Louise Callan at the European Hereford Conference which was held in France last October. The Irish Hereford Breed Society are hosting the next European Conference in 2026 in Tullamore.

The Kilnaleck woman championing Herefords

Having taken over as secretary of the Hereford Breeders Association in 2021, Louise Callan is presiding over the society.

The Kilnaleck woman is the driving force behind the day to day running of the society. The highlight for the Hereford farmers is the national sales events.

“We have six national sales every year in Nenagh, Bandon, Kilmallock and Tullamore,” she explains. “We also have four main shows Trim, Nenagh, Charleville, Longford with many other smaller ones.”

Louise is one of two Cavan natives with prominent roles within the society. Cornafean's Eamonn Gaffney has been appointed the society's designated auctioneer for the national shows.

While the sales account for a small percentage of bulls sold in Ireland, they act as a good benchmark by which all other animal purchases can be judged nationally.

“The sales are vital for the society," Louise tells the Celt. However she notes that the six national sales account for just five per cent of all Hereford bulls sold annually across the Republic. “It’s not major from a selling point of view, but it puts the floor on the price. It’s a good point of comparison.

“They’re the best bulls in the country so farmers at home can say, ‘Right I haven't got the best bull in the country, but I have one is not too bad’.

“So if the top price is €4,000, and if they know the one they have isn’t too bad so they can ask for €2,500 or €3,000.”

The popularity of the Hereford breed has increased in recent years.

There are several factors lying behind this trend according to Louise, but she points to its attractiveness with dairy farmers as key.

“Last year was very good for us and this year seems to be good. The price of milk is definitely a big bearing on the price of bulls, as there are more being sold to dairy farmers,” she explains.

“Developments in AI technology has also been cited as a reason for increased popularity.

“The move towards sexed semen has helped, because farmers use bulls when they’re mopping up, such as Hereford because they have short gestation and are easy calving.

“Farmers also like that Herefords always have a white face so when they go to the mart there’s no question what breed it is.”

The increase in popularity for Hereford bulls has meant farmers are sourcing bulls much earlier than normal.

“Bull sales started in January this year. Dairy farmers usually wouldn’t be going out buying bulls until April. They’ve started early because last year there was such good sales early on and when some farmers went out in April and May what they wanted wasn’t there.”

Louise says this is hugely positive, especially when compared to previous years.

“There’s been a lot of years when farmers were left with bulls and they didn’t know what to do. It’s good to see a bit of hunger at this time of the year.”

Despite fears that the Hereford Society shows and sales would face difficulties post-pandemic, Louise is happy to report they have been doing well in recent times.

“We were worried after Covid would people go back to the show ring.
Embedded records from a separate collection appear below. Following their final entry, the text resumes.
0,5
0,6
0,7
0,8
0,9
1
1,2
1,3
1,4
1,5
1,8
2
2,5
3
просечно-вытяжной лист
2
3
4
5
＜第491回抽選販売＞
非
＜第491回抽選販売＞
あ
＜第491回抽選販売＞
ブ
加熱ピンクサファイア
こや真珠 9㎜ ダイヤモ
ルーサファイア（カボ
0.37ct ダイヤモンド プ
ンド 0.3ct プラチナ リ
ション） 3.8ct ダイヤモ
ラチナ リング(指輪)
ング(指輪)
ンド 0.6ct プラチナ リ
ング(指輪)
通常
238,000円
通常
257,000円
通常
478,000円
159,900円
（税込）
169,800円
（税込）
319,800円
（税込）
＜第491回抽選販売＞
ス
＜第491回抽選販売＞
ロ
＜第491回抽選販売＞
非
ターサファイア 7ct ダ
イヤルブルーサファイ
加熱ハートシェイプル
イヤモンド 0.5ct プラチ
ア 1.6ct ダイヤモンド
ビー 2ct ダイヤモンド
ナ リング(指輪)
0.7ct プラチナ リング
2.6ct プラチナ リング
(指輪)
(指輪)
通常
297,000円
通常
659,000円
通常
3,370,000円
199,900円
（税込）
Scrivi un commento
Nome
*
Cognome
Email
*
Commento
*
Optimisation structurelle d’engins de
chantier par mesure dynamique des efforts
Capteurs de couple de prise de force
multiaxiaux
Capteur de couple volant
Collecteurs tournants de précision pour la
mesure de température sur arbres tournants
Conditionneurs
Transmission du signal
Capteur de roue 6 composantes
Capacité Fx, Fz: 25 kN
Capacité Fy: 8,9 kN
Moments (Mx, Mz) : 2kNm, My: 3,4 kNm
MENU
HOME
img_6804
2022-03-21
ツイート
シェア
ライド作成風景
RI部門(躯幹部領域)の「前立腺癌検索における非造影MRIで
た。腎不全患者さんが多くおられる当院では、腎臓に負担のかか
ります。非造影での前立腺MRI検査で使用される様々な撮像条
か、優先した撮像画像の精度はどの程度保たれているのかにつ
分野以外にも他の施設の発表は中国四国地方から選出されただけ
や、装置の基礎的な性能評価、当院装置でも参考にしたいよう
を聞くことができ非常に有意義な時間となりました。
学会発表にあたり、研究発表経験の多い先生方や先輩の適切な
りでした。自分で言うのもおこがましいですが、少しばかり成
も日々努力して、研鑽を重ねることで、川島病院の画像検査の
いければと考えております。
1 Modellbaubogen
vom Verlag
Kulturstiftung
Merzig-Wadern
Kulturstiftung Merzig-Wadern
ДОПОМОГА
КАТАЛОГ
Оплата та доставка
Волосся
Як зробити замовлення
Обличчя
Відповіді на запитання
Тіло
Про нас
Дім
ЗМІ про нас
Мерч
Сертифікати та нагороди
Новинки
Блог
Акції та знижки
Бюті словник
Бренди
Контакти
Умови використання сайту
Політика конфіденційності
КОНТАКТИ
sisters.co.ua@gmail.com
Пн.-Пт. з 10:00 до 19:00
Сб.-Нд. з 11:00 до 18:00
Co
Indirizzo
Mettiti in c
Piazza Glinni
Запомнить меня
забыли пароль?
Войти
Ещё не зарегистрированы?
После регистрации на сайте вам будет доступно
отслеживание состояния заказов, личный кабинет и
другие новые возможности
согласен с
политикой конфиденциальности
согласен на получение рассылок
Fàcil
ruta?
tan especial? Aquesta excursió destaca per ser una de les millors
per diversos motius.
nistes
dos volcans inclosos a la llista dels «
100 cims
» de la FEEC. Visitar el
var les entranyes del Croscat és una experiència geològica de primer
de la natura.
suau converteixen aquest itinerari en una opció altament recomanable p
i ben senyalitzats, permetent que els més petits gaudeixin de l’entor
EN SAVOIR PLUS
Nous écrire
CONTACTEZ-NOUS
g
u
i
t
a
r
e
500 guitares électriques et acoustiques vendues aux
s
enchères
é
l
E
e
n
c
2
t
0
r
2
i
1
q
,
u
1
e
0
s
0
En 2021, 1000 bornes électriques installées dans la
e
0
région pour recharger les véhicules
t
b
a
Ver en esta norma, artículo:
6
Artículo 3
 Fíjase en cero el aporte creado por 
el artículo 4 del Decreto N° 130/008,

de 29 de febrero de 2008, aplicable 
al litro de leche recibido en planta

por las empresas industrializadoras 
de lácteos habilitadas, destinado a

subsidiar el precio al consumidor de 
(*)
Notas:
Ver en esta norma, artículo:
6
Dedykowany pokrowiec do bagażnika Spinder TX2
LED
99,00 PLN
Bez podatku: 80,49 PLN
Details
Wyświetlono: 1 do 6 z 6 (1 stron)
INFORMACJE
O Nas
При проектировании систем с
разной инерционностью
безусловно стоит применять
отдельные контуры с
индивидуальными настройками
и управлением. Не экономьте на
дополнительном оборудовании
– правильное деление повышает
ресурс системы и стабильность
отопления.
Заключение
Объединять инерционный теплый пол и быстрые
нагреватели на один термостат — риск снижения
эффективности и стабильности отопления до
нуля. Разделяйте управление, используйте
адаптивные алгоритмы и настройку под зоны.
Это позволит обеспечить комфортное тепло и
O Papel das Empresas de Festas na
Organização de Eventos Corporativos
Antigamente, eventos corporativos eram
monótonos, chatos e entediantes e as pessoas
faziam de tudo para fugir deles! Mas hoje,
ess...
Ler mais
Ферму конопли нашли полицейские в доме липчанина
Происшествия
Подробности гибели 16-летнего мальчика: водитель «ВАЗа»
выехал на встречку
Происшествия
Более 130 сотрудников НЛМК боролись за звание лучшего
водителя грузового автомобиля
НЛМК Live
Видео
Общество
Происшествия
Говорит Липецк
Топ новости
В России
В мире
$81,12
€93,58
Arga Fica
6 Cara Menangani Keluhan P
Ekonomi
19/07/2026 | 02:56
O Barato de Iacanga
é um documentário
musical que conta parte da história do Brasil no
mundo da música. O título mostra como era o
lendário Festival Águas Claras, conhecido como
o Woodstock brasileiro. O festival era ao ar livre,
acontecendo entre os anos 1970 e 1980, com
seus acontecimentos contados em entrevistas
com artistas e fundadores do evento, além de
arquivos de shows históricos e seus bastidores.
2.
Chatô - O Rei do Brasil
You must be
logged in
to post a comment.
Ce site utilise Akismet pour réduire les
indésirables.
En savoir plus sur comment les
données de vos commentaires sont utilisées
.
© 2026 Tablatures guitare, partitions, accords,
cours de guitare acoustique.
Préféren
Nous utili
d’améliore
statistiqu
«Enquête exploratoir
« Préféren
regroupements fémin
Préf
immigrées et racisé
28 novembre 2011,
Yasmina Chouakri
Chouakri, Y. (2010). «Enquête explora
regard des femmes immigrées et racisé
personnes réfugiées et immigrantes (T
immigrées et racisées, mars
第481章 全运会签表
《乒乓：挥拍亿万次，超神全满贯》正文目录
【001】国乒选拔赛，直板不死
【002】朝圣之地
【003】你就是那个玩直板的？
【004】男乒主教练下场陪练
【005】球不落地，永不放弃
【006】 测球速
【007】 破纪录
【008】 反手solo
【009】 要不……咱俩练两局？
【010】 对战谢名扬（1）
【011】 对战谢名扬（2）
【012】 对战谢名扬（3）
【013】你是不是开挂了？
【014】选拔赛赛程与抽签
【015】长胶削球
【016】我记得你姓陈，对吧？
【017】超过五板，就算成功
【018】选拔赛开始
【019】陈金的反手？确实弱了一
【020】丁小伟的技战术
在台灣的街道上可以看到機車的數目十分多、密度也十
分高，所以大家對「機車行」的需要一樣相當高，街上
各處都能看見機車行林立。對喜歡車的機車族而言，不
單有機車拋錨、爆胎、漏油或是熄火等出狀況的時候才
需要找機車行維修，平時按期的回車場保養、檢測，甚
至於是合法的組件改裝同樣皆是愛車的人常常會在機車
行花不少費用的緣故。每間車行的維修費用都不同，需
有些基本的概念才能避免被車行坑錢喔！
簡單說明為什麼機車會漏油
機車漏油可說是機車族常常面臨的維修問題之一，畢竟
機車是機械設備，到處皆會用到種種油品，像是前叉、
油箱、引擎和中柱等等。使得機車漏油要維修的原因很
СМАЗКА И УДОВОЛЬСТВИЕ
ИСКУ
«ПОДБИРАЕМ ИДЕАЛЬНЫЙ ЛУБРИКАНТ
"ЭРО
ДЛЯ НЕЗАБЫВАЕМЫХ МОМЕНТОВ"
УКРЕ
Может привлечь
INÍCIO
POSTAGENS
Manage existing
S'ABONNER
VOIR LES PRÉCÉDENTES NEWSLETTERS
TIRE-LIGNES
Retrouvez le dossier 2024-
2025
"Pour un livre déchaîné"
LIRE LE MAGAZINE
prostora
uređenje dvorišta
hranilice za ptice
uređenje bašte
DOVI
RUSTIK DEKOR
It’s a lot of work going to shows, washing cattle and driving them around the country. We had a great turn-out at all of our shows last year. There’s a lot of younger breeders and new faces which is good to see.”

This increase in membership is a positive development according to Louise.

“Two years ago there wasn’t many young people, but there’s been a rebirth. Young people are getting more involved, they have an interest. You have to be very passionate about it as a lot of work goes into it. You can’t just show up. It’s a big commitment, it involves a lot of feeding, making sure they’re quiet, etc.

The vast majority of society members are in the south of the country, as Louise explains.

“The society consists of 800 members nationwide and 400 of them are in Munster. We have 100 in Cavan, Monaghan, and Donegal.

“It’s more popular in the south because that’s where the majority of dairy farmers are. A lot of new members in recent years are from Munster. Culturally there are very few in Connacht or Ulster. It is more suckler country and there are heavier continental breeds.

“Herefords have a lighter calf, so there’s more money in heavier breeds, but a Hereford can be finished a lot quicker.”